According to the UK Health Security Agency (UKHSA), incidence of scarlet fever is also much higher than is typically seen at this time of year. In fact, three weeks ago, officials logged 851 cases of the infection, compared to an average of 186 over previous years.

Common symptoms of the condition include headaches, fever and sore throat, accompanied by a fine pinkish or red rash on the body that has a sandpapery feel. Parents who suspect their child has contracted scarlet fever are encouraged to contact their GP or NHS 111.

Dr MacDermott added: “A small proportion of children with Group A Strep infection can develop an invasive infection where the bacteria enter the bloodstream and can cause sepsis or more deep-seated infections such as chest infections, bone and joint infections or abscesses.”

“These children can become unwell very quickly, so it is important for parents to watch out for signs that their child is becoming increasingly unwell.”
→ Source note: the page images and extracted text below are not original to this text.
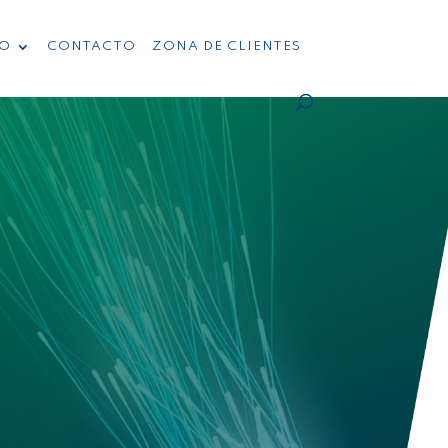
TO
CONTACTO
ZONA DE CLIENTES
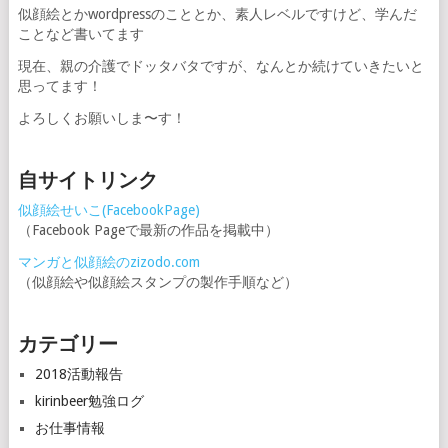
似顔絵とかwordpressのこととか、素人レベルですけど、学んだ
ー
ことなど書いてます
ジ
現在、親の介護でドッタバタですが、なんとか続けていきたいと
思ってます！
送
よろしくお願いしま〜す！
り
自サイトリンク
似顔絵せいこ(FacebookPage)
（Facebook Pageで最新の作品を掲載中）
マンガと似顔絵のzizodo.com
（似顔絵や似顔絵スタンプの製作手順など）
カテゴリー
2018活動報告
kirinbeer勉強ログ
お仕事情報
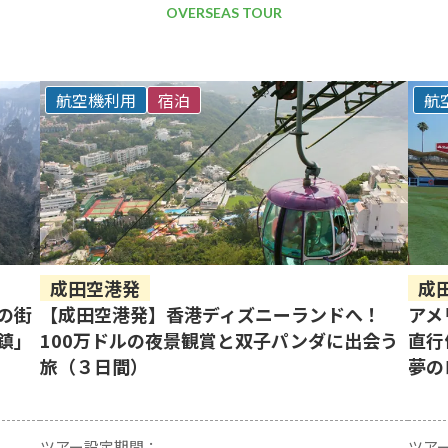
OVERSEAS TOUR
航空機利用
宿泊
航
成田空港発
成
の街
【成田空港発】香港ディズニーランドへ！
アメ
鎮」
100万ドルの夜景観賞と双子パンダに出会う
直行
旅（３日間）
夢の
ツアー設定期間：
ツア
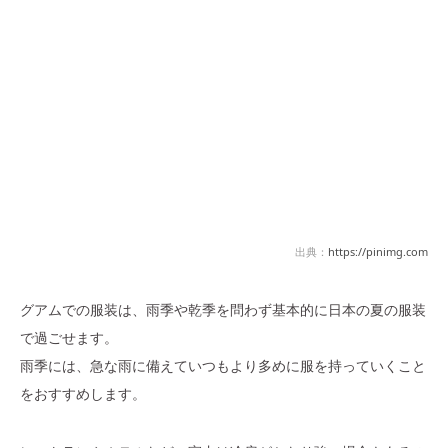
出典：
https://pinimg.com
グアムでの服装は、雨季や乾季を問わず基本的に日本の夏の服装
で過ごせます。
雨季には、急な雨に備えていつもより多めに服を持っていくこと
をおすすめします。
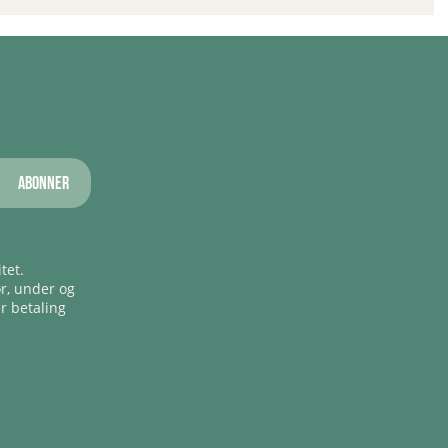
Abonner
tet.
ør, under og
er betaling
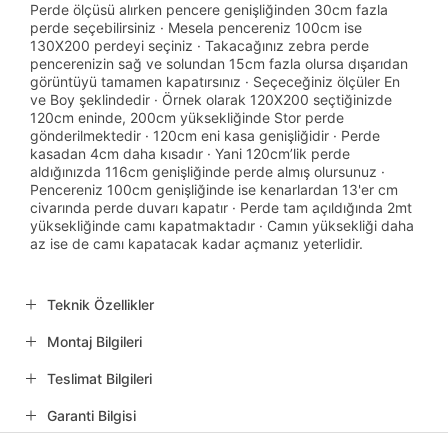
Perde ölçüsü alırken pencere genişliğinden 30cm fazla
perde seçebilirsiniz · Mesela pencereniz 100cm ise
130X200 perdeyi seçiniz · Takacağınız zebra perde
pencerenizin sağ ve solundan 15cm fazla olursa dışarıdan
görüntüyü tamamen kapatırsınız · Seçeceğiniz ölçüler En
ve Boy şeklindedir · Örnek olarak 120X200 seçtiğinizde
120cm eninde, 200cm yüksekliğinde Stor perde
gönderilmektedir · 120cm eni kasa genişliğidir · Perde
kasadan 4cm daha kısadır · Yani 120cm’lik perde
aldığınızda 116cm genişliğinde perde almış olursunuz ·
Pencereniz 100cm genişliğinde ise kenarlardan 13'er cm
civarında perde duvarı kapatır · Perde tam açıldığında 2mt
yüksekliğinde camı kapatmaktadır · Camın yüksekliği daha
az ise de camı kapatacak kadar açmanız yeterlidir.
Teknik Özellikler
Montaj Bilgileri
Teslimat Bilgileri
Garanti Bilgisi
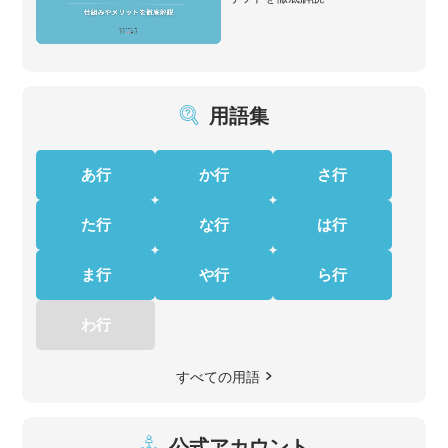
用語集
あ行
か行
さ行
た行
な行
は行
ま行
や行
ら行
わ行
すべての用語
公式アカウント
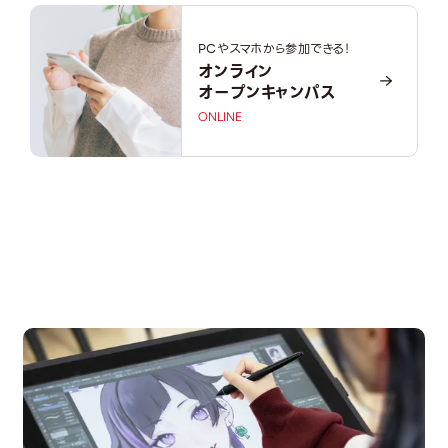
PCやスマホから参加できる！
オンライン
オープンキャンパス
ONLINE
OPEN CAMPUS
オープンキャンパス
According to the UKHSA, invasive Group A Strep remains uncommon, but there has nevertheless been a significant increase in cases this year, particularly among children aged under 10. Specifically, this year has seen 2.3 cases per 100,000 kids aged one to four and 1.1 per 100,000 children aged five to nine — compared, respectively, to figures of just 0.5 and 0.3 at this time of year prior to the COVID-19 pandemic.

The latest child to die after contracting the severe form of Strep A is understood to have been a 12-year-old boy from Lewisham, southeast London — the first secondary school student to have fallen victim to this year’s spike in cases.

Signs of invasive Group A Strep, Dr MacDermott explained, can include a persistently high temperature that won’t go down with normal measures, the child being irritable or difficult to wake, difficulty breathing, a rash that is spreading and doesn’t fade when pressed on, red and swollen joints and the child’s refusal to either walk or use a particular arm.

Dr MacDermott added: “Prompt treatment with antibiotics can manage these infections, but it is important they are recognised and treated quickly. Prompt treatment of Scarlet Fever and Strep throat also reduce the chances of a child developing invasive Group A Strep and reduce the chances of the infection spreading to other children at school or household members.”

It is recommended that parents keep their children at home for at least 24 hours after the commencement of antibiotic treatment to reduce the risk of the infection spreading.

READ MORE: Strep A warning for parents and GPs as seventh child dies

Dr Leyla Hannbeck — CEO of the Association of Independent Multiple Pharmacies — said that the present shortage of amoxicillin, coming as it does when children are at a higher risk of contracting Strep A, is “very worrying”.

She told the Sun: “We have raised it numerous times with the Department of Health. They say there is no shortage, but we can see there is a shortage.”

In response, a spokesperson for the Department of Health said: “We have well-established procedures to deal with medicine shortages and work closely with industry, the NHS and others to prevent shortages and resolve issues as soon as possible.”

According to the UKHSA, there is no evidence to suggest that a new strain of Group A Strep is circulating — with this year’s rise in cases being attributed to a combination of resumed social mixing and high amounts of circulating bacteria.